O dia 17 deste mês entrou para a história da medicina veterinária de Uberlândia. Nesta data, aconteceu o primeiro implante de marca-passo em uma cadela, no Hospital Veterinário da Universidade Federal de Uberlândia (HV/UFU). A paciente Meli tem aproximadamente 15 anos e apresentava bloqueio átrio ventricular e arritmia cardíaca, necessitando da utilização do dispositivo cardíaco.

A cirurgia foi realizada por uma equipe de seis pessoas, incluindo a médica veterinária Suzana Akemi Tsuruta, Gustavo Henrique Batista de Oliveira (residente do HV), Frederico Homem da Silva e Marcelo Carrijo Franco, médicos do Departamento de Arritmias, Eletrofisiologia e Marca-passo do Hospital de Clínicas (HC) da UFU. Os professores da Universidade Federal de Minas Gerais (UFMG) Matheus Matioli Mantovani e Eutálio Luiz Mariani Pimenta também participaram do procedimento.

A cirurgia durou 40 minutos e contou com o acompanhamento de estudantes de graduação do curso de medicina veterinária da UFU. “O implante foi considerado um sucesso e a paciente já se encontra em seu domicílio. A realização desse procedimento marcou uma nova oportunidade para outros animais do Triângulo Mineiro que sofrem do mesmo tipo de patologia”, ressaltou Tsuruta.

FAMÍLIA COMPLETA
Meli está de volta ao convívio com outros oito cachorros e 15 gatos. Ela foi adotada há cerca de 14 anos por Dalca Botaro Carvalho, voluntária na Associação de Proteção Animal (APA) de Uberlândia desde 1999, quando a entidade estava dando os primeiros passos e ainda não contava com uma infraestrutura física adequada, nem com apoio de profissionais e medicamentos.

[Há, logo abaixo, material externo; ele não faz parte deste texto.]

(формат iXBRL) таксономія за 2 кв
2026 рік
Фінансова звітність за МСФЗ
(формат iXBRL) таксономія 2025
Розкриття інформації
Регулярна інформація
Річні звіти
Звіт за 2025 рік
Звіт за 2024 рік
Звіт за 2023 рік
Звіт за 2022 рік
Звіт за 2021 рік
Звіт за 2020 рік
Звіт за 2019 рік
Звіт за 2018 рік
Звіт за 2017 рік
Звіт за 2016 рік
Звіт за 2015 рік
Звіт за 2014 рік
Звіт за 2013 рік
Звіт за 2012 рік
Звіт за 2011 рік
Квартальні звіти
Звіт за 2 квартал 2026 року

Cadelinha Meli entrou para a história da medicina veterinária da região | Foto: Divulgação/HV-UFU

“Nós a conhecemos na APA, já adulta e muito debilitada. Levamos para tratar em casa mesmo e também sempre tentávamos conseguir um novo lar para ela nas feirinhas de adoção. Como ninguém quis ficar com a Meli, minha filha assumiu a responsabilidade. Desde então, é uma grande amiga da família, super esperta e brincalhona”, conta.

Questionada sobre a preocupação com o procedimento cirúrgico inédito na região ao qual a cadelinha foi submetida, a tutora comenta que isso era inevitável, mas a qualidade de vida da companheira era o que mais importava.

“Ela também tem outros problemas de saúde e vai precisar tomar remédio pelo resto da vida. Este marca-passo seria importante para dar um conforto. Estamos muito felizes com o resultado, porque a Meli voltou até mais animada do que já era.”